Sweet Affection Posted 26 Oct 2014 , 5:32pm
post #176 of 183

Thank you cazza1 I will definitely give it a go

Sweet Affection Posted 26 Oct 2014 , 6:06pm
post #177 of 183

Can someone please tell me, are the weights and measurements in the above recipes US cups etc or Australian cups. I'm in Melbourne and would like to try some of these but just need to be sure.


Jennifer1471 Posted 29 Oct 2014 , 12:11pm
post #178 of 183

AWhen you say 2:1 ratio for ganache could you please tell me which part is chocolate and which is cream please? I have made it before and it has split. Very much appreciated beginner here. I cant use sour cream as I have an allergy to it.

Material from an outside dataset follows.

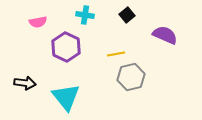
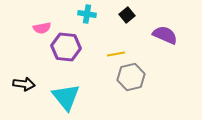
cyan cross: moved 2 px right, 1 px up
pink semicircle: moved 4 px right, 6 px down
purple hexagon: rotated 20 degrees counterclockwise
black arrow: moved 1 px left, 1 px down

winniemog Posted 29 Oct 2014 , 8:52pm
post #179 of 183

AMore choc than cream. If it splits, whisk harder or use a stick blender to emulsify the ganache. Make sure your cream is only 35% fat, higher fat creams are more likely to split.

MBalaska Posted 29 Oct 2014 , 9:19pm
post #180 of 183


Oh Snap!  An immersion stick blender for mixing chocolate ganache.  @winniemog that's a cool tip.

There's one sitting in the bottom of my kitchen drawer that I've never used. It was a gift and it's been there for a decade.  I just couldn't think of anything to use it for.


A stick blender would sit down in the ganache and do all of the whisking without adding any extra air, and save my arms a lot of work.  Thanks for sharing.